Most of these frightful laws have been repealed, and the repeal certainly did not increase crime. In our own country we rely upon the gallows, the penitentiary and the jail. When a murder is committed, the man is hanged, shocked to death by electricity, or lynched, and in a few minutes a new murderer is ready to suffer a like fate. Men steal; they are sent to the penitentiary for a certain number of years, treated like wild beasts, frequently tortured. At the end of the term they are discharged, having only enough money to return to the place from which they were sent. They are thrown upon the world without means—without friends—they are convicts. They are shunned, suspected and despised. If they obtain a place, they are discharged as soon as it is found that they were in prison. They do the best they can to retain the respect of their fellow-men by denying their imprisonment and their identity. In a little while, unable to gain a living by honest means, they resort to crime, they again appear in court, and again are taken within the dungeon walls. No reformation, no chance to reform, nothing to give them bread while making new friends.

All this is infamous. Men should not be sent to the pentitentiary as a punishment, because we must remember that men do as they must.

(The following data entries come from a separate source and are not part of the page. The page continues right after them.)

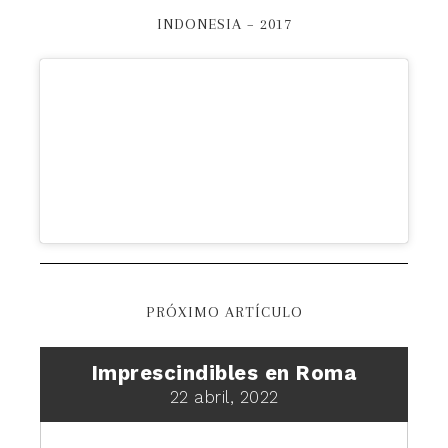
INDONESIA – 2017
PRÓXIMO ARTÍCULO
Imprescindibles en Roma
22 abril, 2022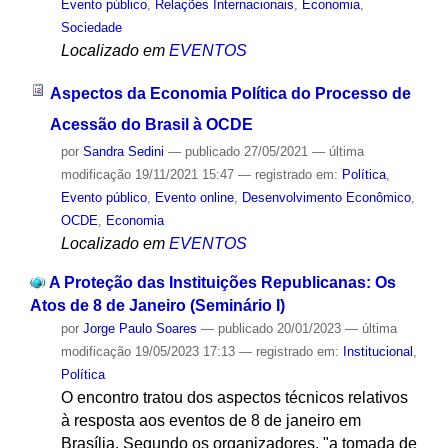
Evento público
,
Relações Internacionais
,
Economia
,
Sociedade
Localizado em
EVENTOS
Aspectos da Economia Política do Processo de
Acessão do Brasil à OCDE
por
Sandra Sedini
—
publicado
27/05/2021
—
última
modificação
19/11/2021 15:47
— registrado em:
Política
,
Evento público
,
Evento online
,
Desenvolvimento Econômico
,
OCDE
,
Economia
Localizado em
EVENTOS
A Proteção das Instituições Republicanas: Os
Atos de 8 de Janeiro (Seminário I)
por
Jorge Paulo Soares
—
publicado
20/01/2023
—
última
modificação
19/05/2023 17:13
— registrado em:
Institucional
,
Política
O encontro tratou dos aspectos técnicos relativos
à resposta aos eventos de 8 de janeiro em
Brasília. Segundo os organizadores, "a tomada de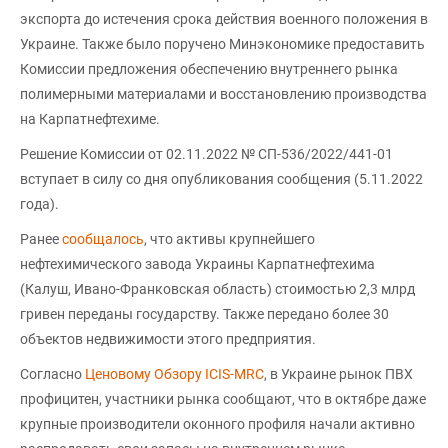
экспорта до истечения срока действия военного положения в
Украине. Также было поручено Минэкономике предоставить
Комиссии предложения обеспечению внутреннего рынка
полимерными материалами и восстановлению производства
на Карпатнефтехиме.
Решение Комиссии от 02.11.2022 № СП-536/2022/441-01
вступает в силу со дня опубликования сообщения (5.11.2022
года).
Ранее
сообщалось
, что активы крупнейшего
нефтехимического завода Украины Карпатнефтехима
(Калуш, Ивано-Франковская область) стоимостью 2,3 млрд
гривен переданы государству. Также передано более 30
объектов недвижимости этого предприятия.
Согласно
Ценовому Обзору ICIS-MRC
, в Украине рынок ПВХ
профицитен, участники рынка сообщают, что в октябре даже
крупные производители оконного профиля начали активно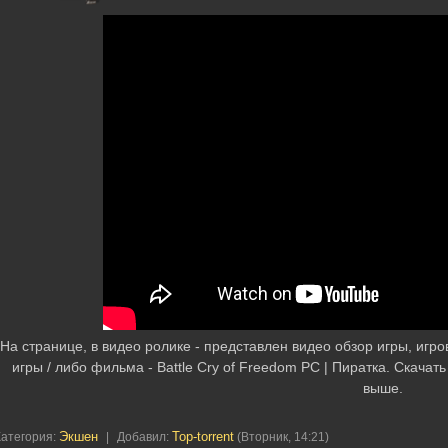
На странице, в видео ролике - представлен видео обзор игры, игр
игры / либо фильма - Battle Cry of Freedom PC | Пиратка. Скача
выше.
Экшен
Top-torrent
Категория
:
|
Добавил
:
(Вторник, 14:21)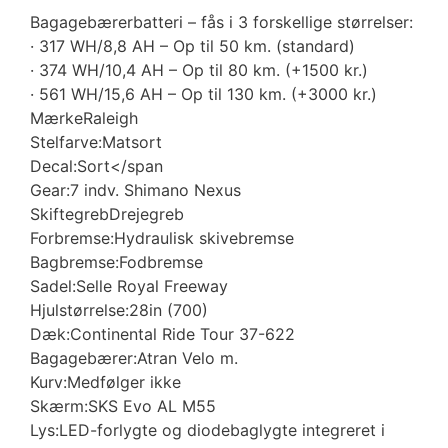
Bagagebærerbatteri – fås i 3 forskellige størrelser:
· 317 WH/8,8 AH – Op til 50 km. (standard)
· 374 WH/10,4 AH – Op til 80 km. (+1500 kr.)
· 561 WH/15,6 AH – Op til 130 km. (+3000 kr.)
MærkeRaleigh
Stelfarve:Matsort
Decal:Sort</span
Gear:7 indv. Shimano Nexus
SkiftegrebDrejegreb
Forbremse:Hydraulisk skivebremse
Bagbremse:Fodbremse
Sadel:Selle Royal Freeway
Hjulstørrelse:28in (700)
Dæk:Continental Ride Tour 37-622
Bagagebærer:Atran Velo m.
Kurv:Medfølger ikke
Skærm:SKS Evo AL M55
Lys:LED-forlygte og diodebaglygte integreret i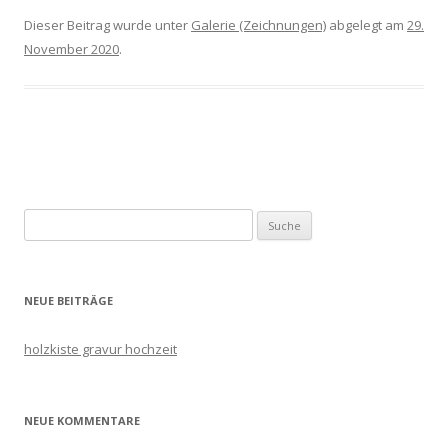
Dieser Beitrag wurde unter
Galerie (Zeichnungen)
abgelegt am
29.
November 2020
.
Artikel-
Navigation
Suche
nach:
NEUE BEITRÄGE
holzkiste gravur hochzeit
NEUE KOMMENTARE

Nature does not frequently produce the perfect. In the human race there is a large percentage of failures. Under certain conditions, with certain appetites and passions and with a certain quality, quantity and shape of brain, men will become thieves, forgers and counterfeiters. The question is whether reformation is possible, whether a change can be produced in the person by producing a change in the conditions. The criminal is dangerous and society has the right to protect itself. The criminal should be confined, and, if possible, should be reformed. A pentitentiary should be a school; the convicts should be educated. So, prisoners should work, and they should be paid a reasonable sum for their labor. The best men should have charge of prisons. They should be philanthropists and philosophers; they should know something of human nature. The prisoner, having been taught, we will say, for five years—taught the underlying principles of conduct, of the naturalness and harmony of virtue, of the discord of crime; having been convinced that society has no hatred, that nobody wishes to punish, to degrade, or to rob him; and being at the time of his discharge paid a reasonable price for his labor; being allowed by law to change his name, so that his identity will not be preserved, he could go out of the prison a friend of the government. He would have the feeling that he had been made a better man; that he had been treated with justice, with mercy, and the money he carried with him would be a breastwork behind which he could defy temptation, a breastwork that would support and take care of him until he could find some means by which to support himself. And this man, instead of making crime a business, would become a good, honorable and useful-citizen.

As it is now, there is but little reform. The same faces appear again and again at the bar; the same men hear again and again the verdict of guilty and the sentence of the court, and the same men return again and again to the prison cell. Murderers, those belonging to the dangerous classes, those who are so formed by nature that they rush to the crimes of desperation, should be imprisoned for life; or they should be put upon some island, some place where they can be guarded, where it may be that by proper effort they could support themselves; the men on one island, the women on another. And to these islands should be sent professional criminals, those who have deliberately adopted a life of crime for the purpose of supporting themselves, the women upon one island, the men upon another. Such people should not populate the earth.

Neither the diseases nor the deformities of the mind or body should be perpetuated. Life at the fountain should not be polluted.